Cash Surrender Value Explained 

When a policy is surrendered or canceled, you are forfeiting the death benefit protection offered in the policy. Simply put - it is equivalent to cash out on your life insurance policy. As a result, there are no further premiums that the former policyholder would be required to pay.

When a policyholder pays insurance policy premium, including policies for whole life, universal life, or variable universal life, there are various buckets that the premium mainly supports. They include:

- Contribution towards the death benefit protection provided by the policy
- Fees and Costs associated with the policy
- Remaining amounts are deposited into the cash value of the account

The cash surrender value represents the amount of money that the policyholder would receive after all fees and charges have been assessed minus the actual cash value during the surrender period. Before you get the payout, fees are taken out from the cash values, and the money you get is given in exchange when you give up your right to the life insurance or portion of death benefits. 
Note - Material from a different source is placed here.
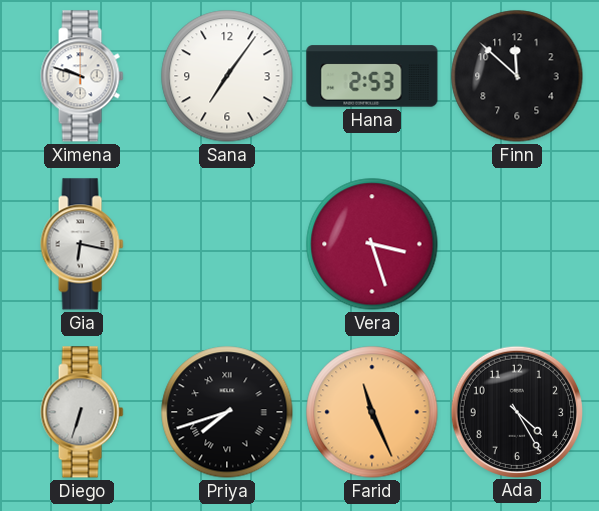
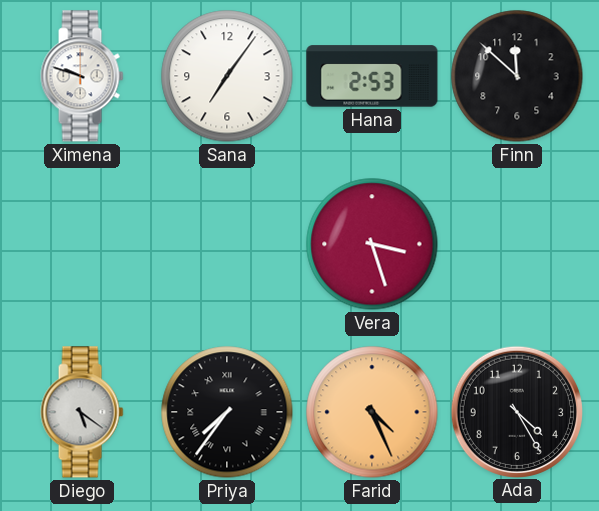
Gia: 6:17 -> none
Diego: 6:33 -> 5:21
Priya: 7:42 -> 7:36
Farid: 11:26 -> 4:26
Calculation of the Cash Surrender Value 

When calculating the cash surrender value in your policy, various factors are taken into account. For example, the time length the policy has been in force will be considered along with the total amount of premium that you have paid into the policy. Furthermore, the interest amount, dividends, or capital gains earned by the policy's cash value are also taken into consideration. Some fees and charges will be taken into consideration. For example, charges can remain in effect several years after the purchase in some cases. When the prescribed period gets elapsed, the value of cash value gets equal to the cash surrender value. It will also consider the fees for cash surrender amount and charges that the insurance company will evaluate for liquidating the policy. 

Alternatives & Considerations

So, what other options are available that would avoid extra fees and charges? What considerations can be made to ensure your loved ones are still covered? You can also access the value of cash surrender in your policy to keep the policy in force while taking out the loan from the policy using accumulated cash value taken as collateral. It is also a better alternative as the beneficiary would still be eligible for receiving the death benefits protection that the policy covers.

Alternatively, when you need to settle your cash value policy, you can purchase the term insurance policy with the use of cash payouts. This will ensure that you can replace the death benefit protection you are forfeiting when you liquidate. The cost of term insurance is much lesser, and it can ensure your loved ones(s) are covered when you evaluate the remaining cash value.